The Best (and Worst) Dad Puns & Wordplay 👋

Get ready for a pun-filled adventure with our collection of dad puns & wordplay! These jokes are packed with clever twists on words, perfect for anyone who loves a good laugh and a bit of wit. Whether you’re a fan of groan-worthy puns or enjoy a clever turn of phrase, our dad puns & wordplay will have you chuckling in no time. Explore the funniest and most creative wordplay that only dads can deliver!

In my free time, I like to help blind people. Verb, not adjective.

What do you call a fish wearing a bowtie?' 'Sofishticated.'

I hate my job—all I do is crush cans all day. It’s soda pressing.

What do you call a zombie who cooks stir fries? Dead man wok-ing

Why don’t pirates take a bath before they walk the plank? They just wash up on shore.

What’s a bad wizard’s favorite computer program? Spell-check.

What musical instrument do you find in the bathroom? A tuba toothpaste!

Why is the letter A like a flower? Because a “b' comes after it!
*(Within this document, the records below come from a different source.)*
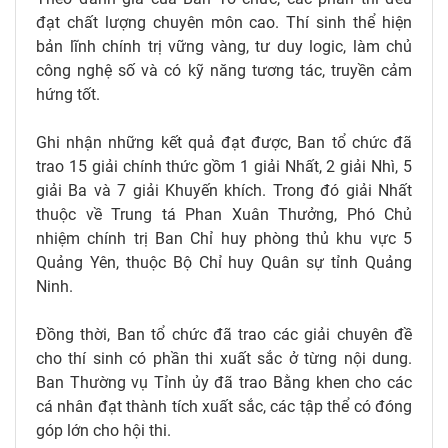
đạt chất lượng chuyên môn cao. Thí sinh thể hiện
bản lĩnh chính trị vững vàng, tư duy logic, làm chủ
công nghệ số và có kỹ năng tương tác, truyền cảm
hứng tốt.
Ghi nhận những kết quả đạt được, Ban tổ chức đã
trao 15 giải chính thức gồm 1 giải Nhất, 2 giải Nhì, 5
giải Ba và 7 giải Khuyến khích. Trong đó giải Nhất
thuộc về Trung tá Phan Xuân Thưởng, Phó Chủ
nhiệm chính trị Ban Chỉ huy phòng thủ khu vực 5
Quảng Yên, thuộc Bộ Chỉ huy Quân sự tỉnh Quảng
Ninh.
Đồng thời, Ban tổ chức đã trao các giải chuyên đề
cho thí sinh có phần thi xuất sắc ở từng nội dung.
Ban Thường vụ Tỉnh ủy đã trao Bằng khen cho các
cá nhân đạt thành tích xuất sắc, các tập thể có đóng
góp lớn cho hội thi.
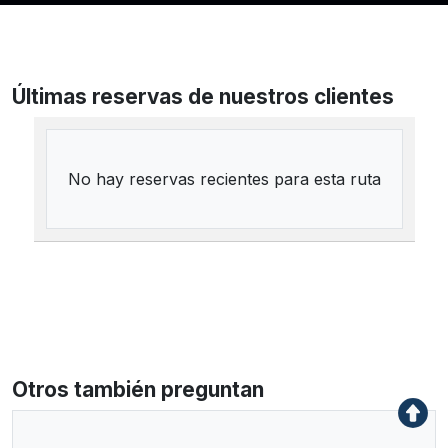
Últimas reservas de nuestros clientes
No hay reservas recientes para esta ruta
Otros también preguntan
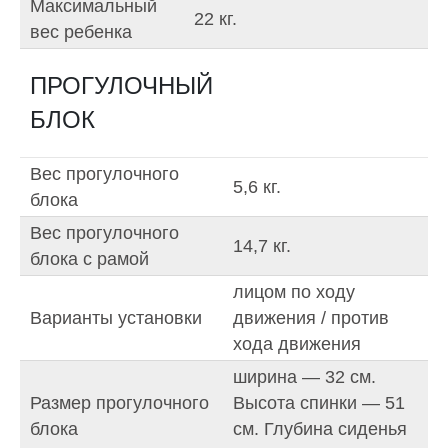
Максимальный
22 кг.
вес ребенка
ПРОГУЛОЧНЫЙ
БЛОК
Вес прогулочного
5,6 кг.
блока
Вес прогулочного
14,7 кг.
блока с рамой
лицом по ходу
Варианты установки
движения / против
хода движения
ширина — 32 см.
Размер прогулочного
Высота спинки — 51
блока
см. Глубина сиденья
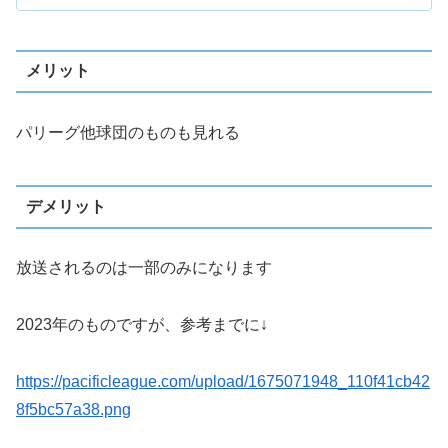
メリット
パリーグ他球団のものも見れる
デメリット
放送されるのは一部のみになります
2023年のものですが、参考までに↓
https://pacificleague.com/upload/1675071948_110f41cb42
8f5bc57a38.png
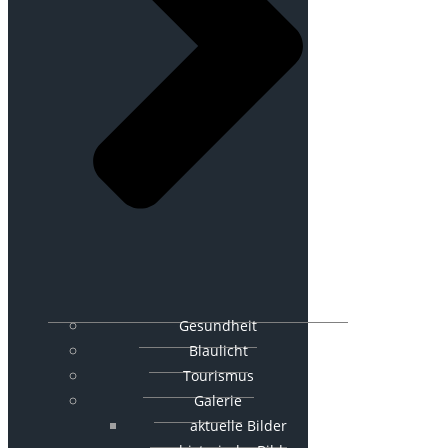
Gesundheit
Blaulicht
Tourismus
Galerie
aktuelle Bilder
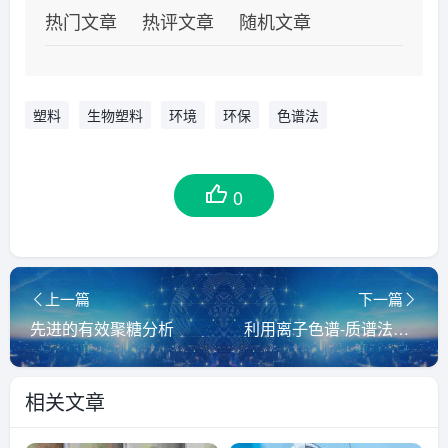
热门文章
热评文章
随机文章
塑料
生物塑料
环境
环保
色谱法
0
上一篇
下一篇
先进的有效聚糖分析
利用离子色谱-质谱法分析一种小分子有机酸的杂质
相关文章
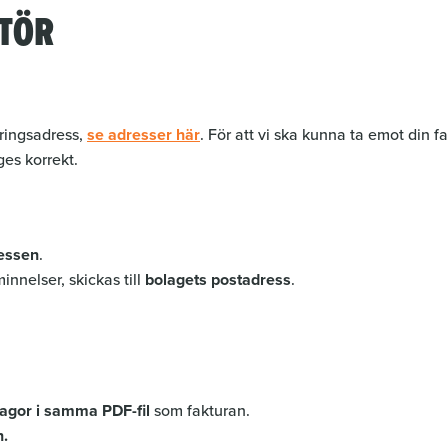
NTÖR
eringsadress,
se adresser här
. För att vi ska kunna ta emot din
es korrekt.
ressen
.
innelser, skickas till
bolagets postadress
.
lagor i samma PDF-fil
som fakturan.
n.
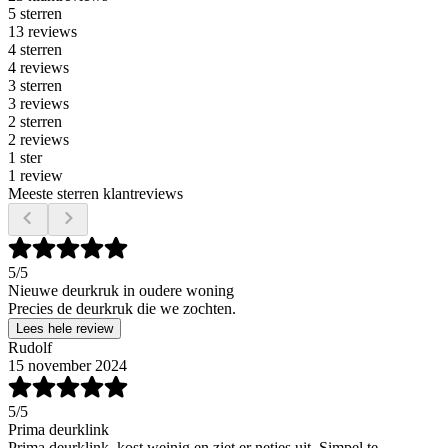
5 sterren
13 reviews
4 sterren
4 reviews
3 sterren
3 reviews
2 sterren
2 reviews
1 ster
1 review
Meeste sterren klantreviews
5
/5
Nieuwe deurkruk in oudere woning
Precies de deurkruk die we zochten.
Lees hele review
Rudolf
15 november 2024
5
/5
Prima deurklink
Prima deurklink, kost weinig en ziet er netjes uit. Simpel te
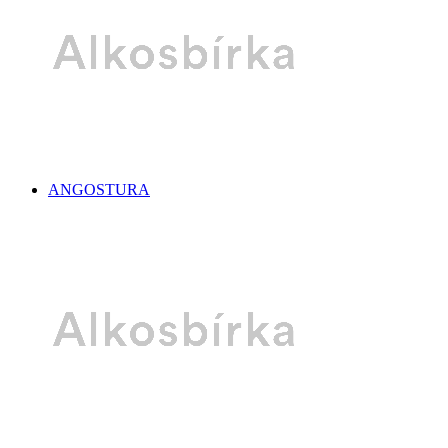
ANGOSTURA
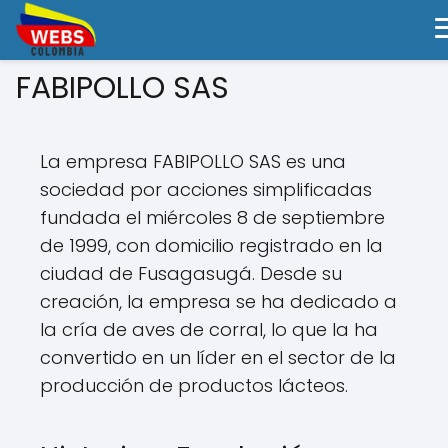
FABIPOLLO SAS
La empresa FABIPOLLO SAS es una
sociedad por acciones simplificadas
fundada el miércoles 8 de septiembre
de 1999, con domicilio registrado en la
ciudad de Fusagasugá. Desde su
creación, la empresa se ha dedicado a
la cría de aves de corral, lo que la ha
convertido en un líder en el sector de la
producción de productos lácteos.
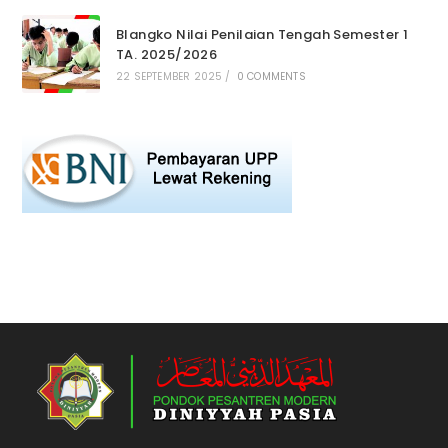
Blangko Nilai Penilaian Tengah Semester 1
TA. 2025/2026
22 SEPTEMBER 2025
/
0 COMMENTS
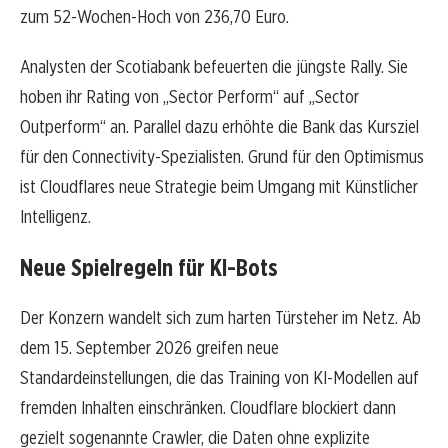
zum 52-Wochen-Hoch von 236,70 Euro.
Analysten der Scotiabank befeuerten die jüngste Rally. Sie
hoben ihr Rating von „Sector Perform“ auf „Sector
Outperform“ an. Parallel dazu erhöhte die Bank das Kursziel
für den Connectivity-Spezialisten. Grund für den Optimismus
ist Cloudflares neue Strategie beim Umgang mit Künstlicher
Intelligenz.
Neue Spielregeln für KI-Bots
Der Konzern wandelt sich zum harten Türsteher im Netz. Ab
dem 15. September 2026 greifen neue
Standardeinstellungen, die das Training von KI-Modellen auf
fremden Inhalten einschränken. Cloudflare blockiert dann
gezielt sogenannte Crawler, die Daten ohne explizite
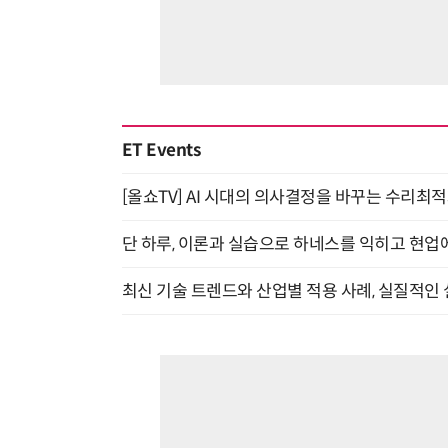
ET Events
[올쇼TV] AI 시대의 의사결정을 바꾸는 수리최적화(O
단 하루, 이론과 실습으로 하네스를 익히고 현업에 
최신 기술 트렌드와 산업별 적용 사례, 실질적인 실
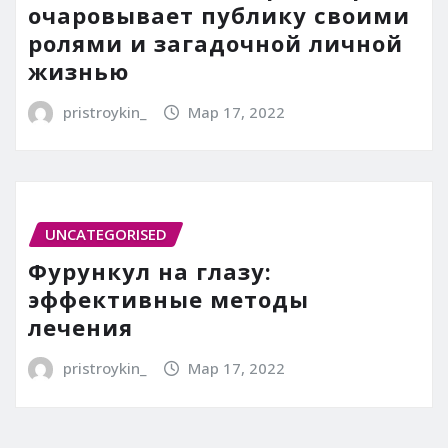
очаровывает публику своими
ролями и загадочной личной
жизнью
pristroykin_
Мар 17, 2022
UNCATEGORISED
Фурункул на глазу:
эффективные методы
лечения
pristroykin_
Мар 17, 2022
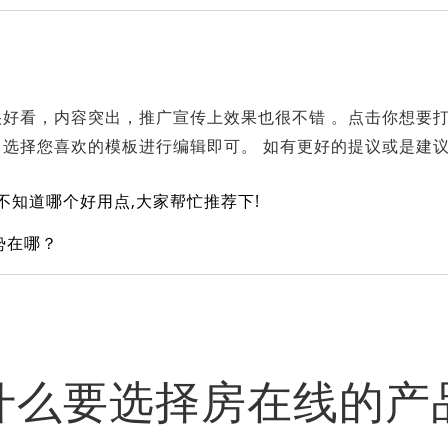
好看，内容突出，推广宣传上效果也很不错 。点击你想要
选择您喜欢的模板进行编辑即可。 如有更好的提议或是建
不知道哪个好用点,大家帮忙推荐下!
势在哪？
什么要选择房在线的产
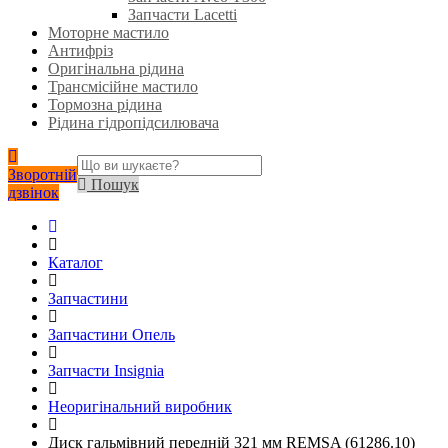
Запчасти Lacetti
Моторне мастило
Антифріз
Оригінальна рідина
Трансмісійне мастило
Тормозна рідина
Рідина гідропідсилювача
Зворотній
Пошук
дзвінок
Каталог
Запчастини
Запчастини Опель
Запчасти Insignia
Неоригінальний виробник
Диск гальмівний передній 321 мм REMSA (61286.10)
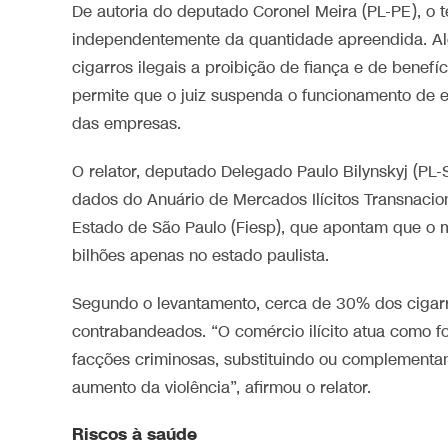
De autoria do deputado Coronel Meira (PL-PE), o 
independentemente da quantidade apreendida. Al
cigarros ilegais a proibição de fiança e de benefí
permite que o juiz suspenda o funcionamento de 
das empresas.
O relator, deputado Delegado Paulo Bilynskyj (PL-
dados do Anuário de Mercados Ilícitos Transnacio
Estado de São Paulo (Fiesp), que apontam que o 
bilhões apenas no estado paulista.
Segundo o levantamento, cerca de 30% dos cigarro
contrabandeados. “O comércio ilícito atua como f
facções criminosas, substituindo ou complementan
aumento da violência”, afirmou o relator.
Riscos à saúde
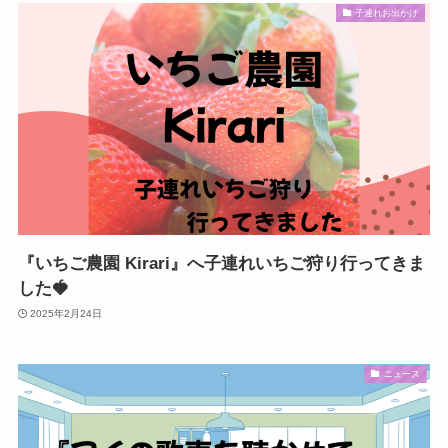
子連れお出かけ
『いちご農園 Kirari』へ子連れいちご狩り行ってきま
した🍓
2025年2月24日
ニュース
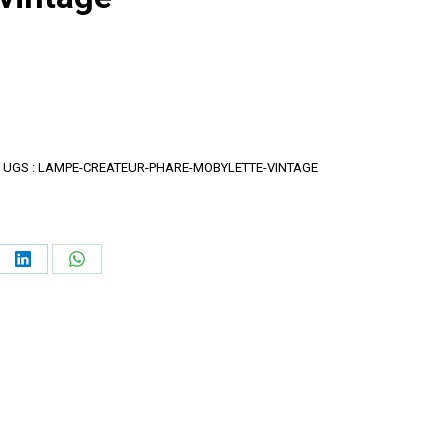
UGS :
LAMPE-CREATEUR-PHARE-MOBYLETTE-VINTAGE
ager
Partager
Partager
sur
sur
erest
LinkedIn
WhatsApp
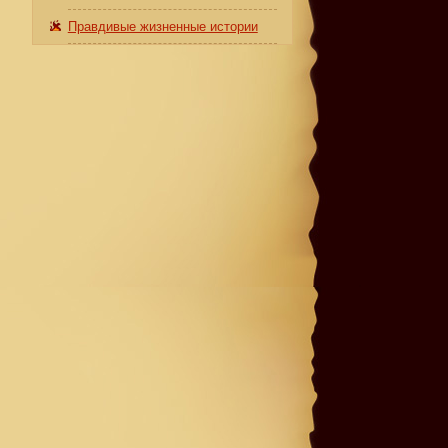
Правдивые жизненные истории
Я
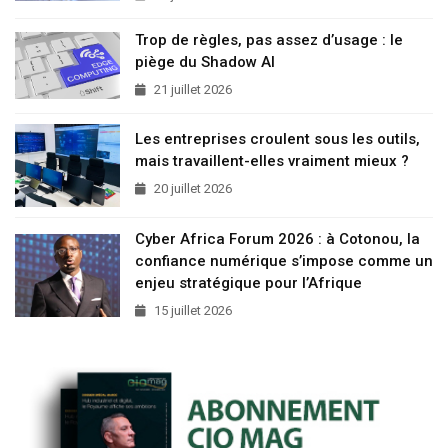
Trop de règles, pas assez d’usage : le
piège du Shadow AI
21 juillet 2026
Les entreprises croulent sous les outils,
mais travaillent-elles vraiment mieux ?
20 juillet 2026
Cyber Africa Forum 2026 : à Cotonou, la
confiance numérique s’impose comme un
enjeu stratégique pour l’Afrique
15 juillet 2026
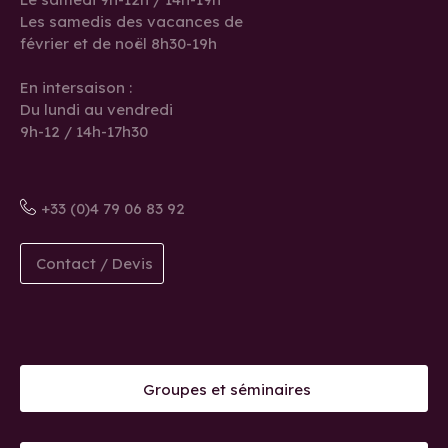
Les samedis des vacances de
février et de noël 8h30-19h
En intersaison :
Du lundi au vendredi
9h-12 / 14h-17h30
+33 (0)4 79 06 83 92
Contact / Devis
Groupes et séminaires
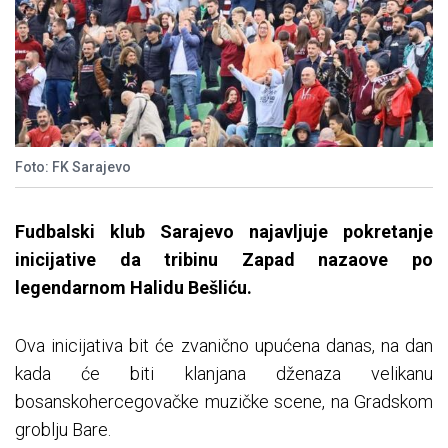
Foto: FK Sarajevo
Fudbalski klub Sarajevo najavljuje pokretanje
inicijative da tribinu Zapad nazaove po
legendarnom Halidu Bešliću.
Ova inicijativa bit će zvanično upućena danas, na dan
kada će biti klanjana dženaza velikanu
bosanskohercegovačke muzičke scene, na Gradskom
groblju Bare.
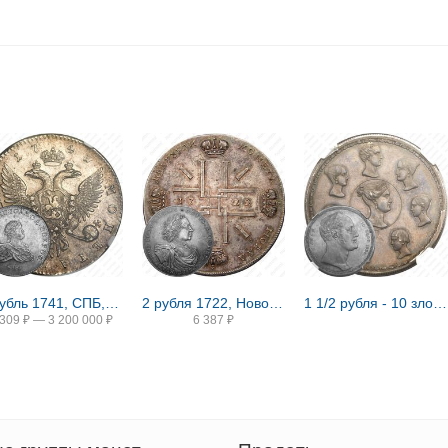
1 рубль 1741, СПБ, Иоанн, гурт надпись
2 рубля 1722, Новодел
1 1/2 рубля - 10 злотых 1836, семейный, П. У., Новодел
 309
₽
—
3 200 000
₽
6 387
₽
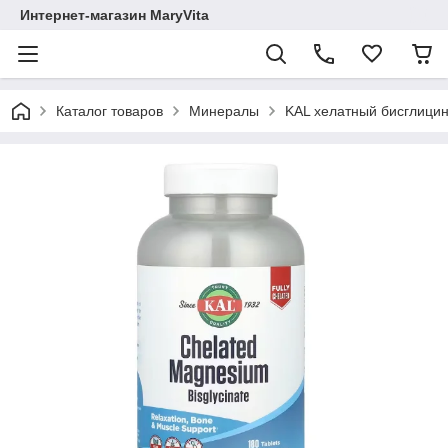
Интернет-магазин MaryVita
Каталог товаров
Минералы
KAL хелатный бисглицина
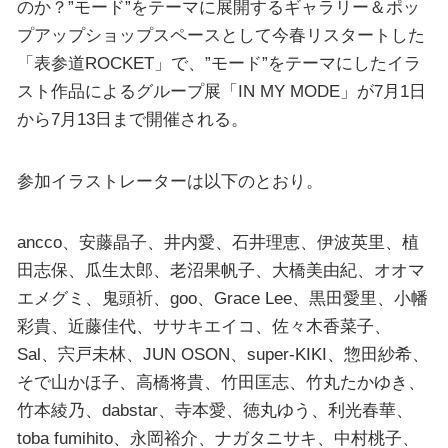
のか？”モード”をテーマに展開するギャラリー＆ポッ
プアップショップスペースとして今春リスタートした
「表参道ROCKET」で、”モード”をテーマにしたイラ
スト作品によるグループ展「IN MY MODE」が7月1日
から7月13日まで開催される。
参加イラストレーターは以下のとおり。
ancco、安藤晶子、井内愛、石井理恵、伊波英里、植
田志保、瓜生太郎、老沼果帆子、大橋美由紀、オオマ
エメグミ、鬼頭祈、goo、Grace Lee、黒田愛里、小幡
彩貴、近藤佳代、ササキエイコ、佐々木香菜子、
Sal、宍戸未林、JUN OSON、super-KIKI、惣田紗希、
そで山かほ子、高橋将貴、竹田匡志、竹丸たかゆき、
竹本綾乃、dabstar、寺本愛、徳丸ゆう、利光春華、
toba fumihito、永岡裕介、ナガタニサキ、中村桃子、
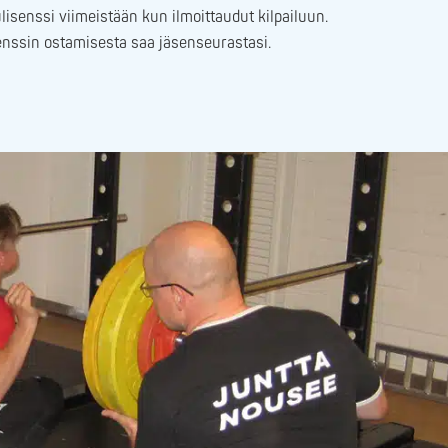
lisenssi viimeistään kun ilmoittaudut kilpailuun.
senssin ostamisesta saa jäsenseurastasi.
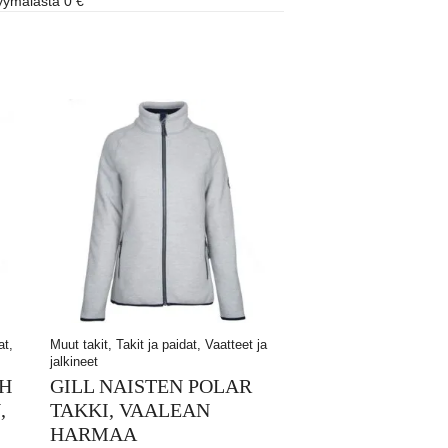
ymälästä 0 €
at,
Muut takit, Takit ja paidat, Vaatteet ja
jalkineet
SH
GILL NAISTEN POLAR
,
TAKKI, VAALEAN
HARMAA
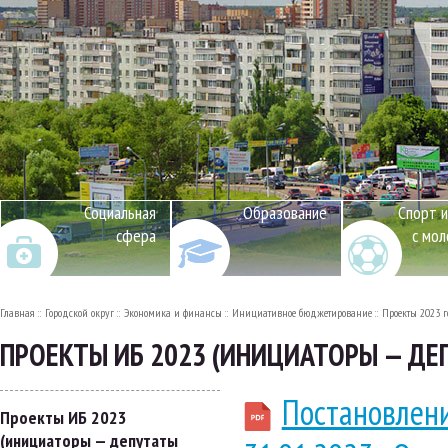
Социальная
Образование
Спорт и
сфера
с мо
Главная
Городской округ
Экономика и финансы
Инициативное бюджетирование
Проекты 2023 
ПРОЕКТЫ ИБ 2023 (ИНИЦИАТОРЫ — ДЕ
Постановлени
Проекты ИБ 2023
(инициаторы — депутаты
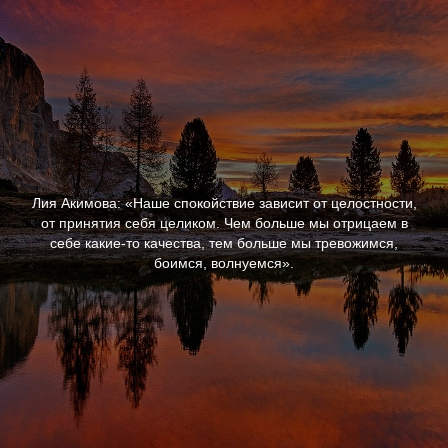
Лия Акимова: «Наше спокойствие зависит от целостности,
от принятия себя целиком. Чем больше мы отрицаем в
себе какие-то качества, тем больше мы тревожимся,
боимся, волнуемся».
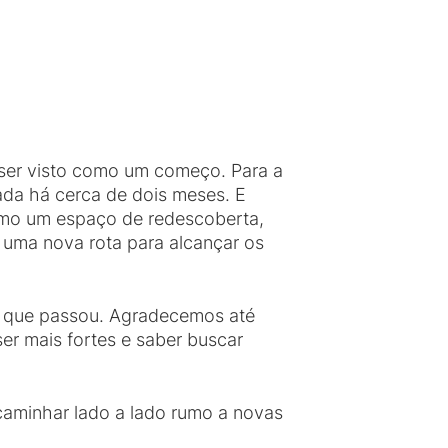
ser visto como um começo. Para a
da há cerca de dois meses. E
omo um espaço de redescoberta,
 uma nova rota para alcançar os
o que passou. Agradecemos até
er mais fortes e saber buscar
aminhar lado a lado rumo a novas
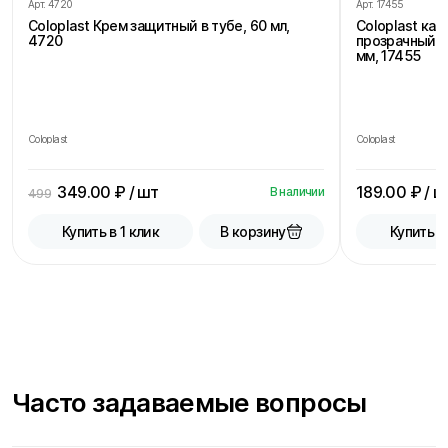
Арт.
4720
Арт.
17455
Coloplast Крем защитный в тубе, 60 мл,
Coloplast ка
4720
прозрачный, 
мм, 17455
Coloplast
Coloplast
349.00
₽ / шт
189.00
₽ / ш
В наличии
499
В корзину
Купить в 1 клик
Купить в
Часто задаваемые вопросы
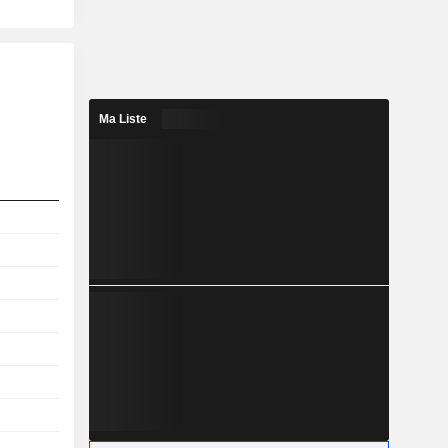
Ma Liste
What do you call two monkeys who share an Amazon Prime account? Prime mates.

Did you hear about the walnut and cashew that threw a party? It was nuts.

What do you call a shoe made out of a banana? A slipper.

What kind of milk comes from a pampered cow? Spoiled milk.

A man walks into a bar. The bartender asks, "What do you want?" The man says, "Oh, just some fruit punch." The bartender sighs and shakes his head, "If you want punch, you're gonna have to wait in line." The man looks around, but there is no punchline.

If a pig loses its voice…does it become disgruntled?

I asked my dog what’s two minus two. He said nothing.